Needed information

At some point during the four or five years you spend at NIU, chances are good that you will find yourself sitting in a class where the professor cannot or simply will not teach. In fact, I am willing to bet that more than a few of us have already suffered through the boredom, confusion and frustration of a class like this. Unfortunately, there is very little that students or administrators can do to remedy such a situation. As University Legal Counsel George Shur told me last Monday, there has “probably never” been a tenured professor dismissed for poor teaching.

Though we have no power to fire inept instructors, there is a way students can work to protect themselves and their peers from teachers who are apathetic, belligerent, or unable to speak English fluently. The Student Association’s Academic Affairs Committee is working to publish a booklet of voluntarily-released teacher evaluations, and we need your help.

This year the SA’s efforts will be limited to acquiring and publishing the empirical data from general education and core-competency classes, but in years to come, we’d like to see our work grow to include all of the classes offered here. Universities across the nation have instituted procedures to make student-teacher evaluation results accessible to their paying students, and it’s high time that Northern Illinois University catches up with its competitors. If the information is helpful to administrators in making important decisions regarding merit pay and promotion, it would certainly be valuable to students who want to ensure they won’t be wasting their time or money in a three-hour class.

Releasing evaluation records to students would benefit most professors and most departments. Right now, students do not put much effort into evaluating professors because they know they’ll never see the results. But if students knew they were recommending professors to their peers, I really think that the accuracy of most composite student-teacher evaluations would climb. Professors who demonstrate their desire to teach and who put a lot of effort into their classes will be rewarded for their hard work; those who can’t teach or those who won’t put forth the effort will be held accountable for their apathy.

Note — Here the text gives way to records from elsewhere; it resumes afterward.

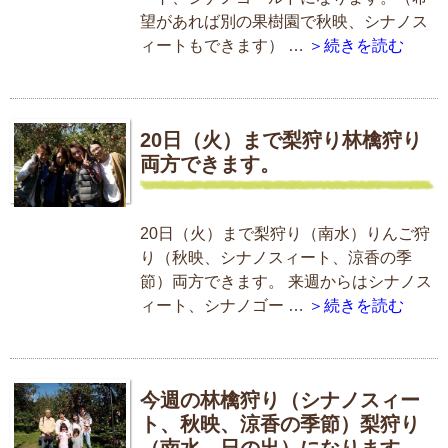
望があれば別の果樹園で秋映、シナノス
ィートもできます） …
＞続きを読む
20日（火）まで梨狩り林檎狩り
両方できます。
20日（火）まで梨狩り（南水）りんご狩
り（秋映、シナノスィート、涼香の季
節）両方できます。 来週からはシナノス
ィート、シナノゴー …
＞続きを読む
今週の林檎狩り（シナノスィー
ト、秋映、涼香の季節）梨狩り
（南水、日の出）になります。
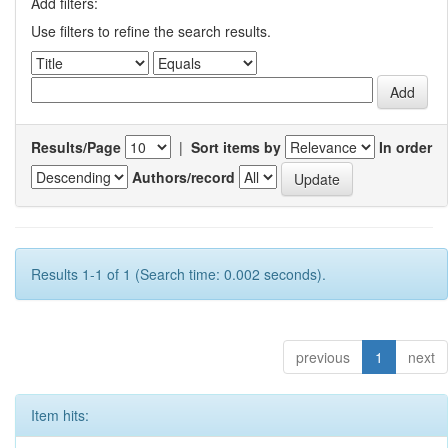
Add filters:
Use filters to refine the search results.
Results/Page
|
Sort items by
In order
Authors/record
Results 1-1 of 1 (Search time: 0.002 seconds).
previous
1
next
Item hits:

Next week, professors in Gen Ed and core competency classes will be receiving letters asking them to release their recent evaluation records to the Student Association for inclusion in a booklet that we intend to make available before the end of spring semester. I hope that these professors will demonstrate their concern for the academic environment at NIU by cooperating, and from the many conversations I’ve had with department chairs and instructors, I’m looking forward to very positive results.

I want to make it clear that the Student Association is not out to “hunt down” those professors who are not doing their best in the classroom. We are, however, going to work hard to provide a service to students that is long overdue at NIU. Publishing student-teacher evaluations is one of the very few methods we have to hold professors accountable to students.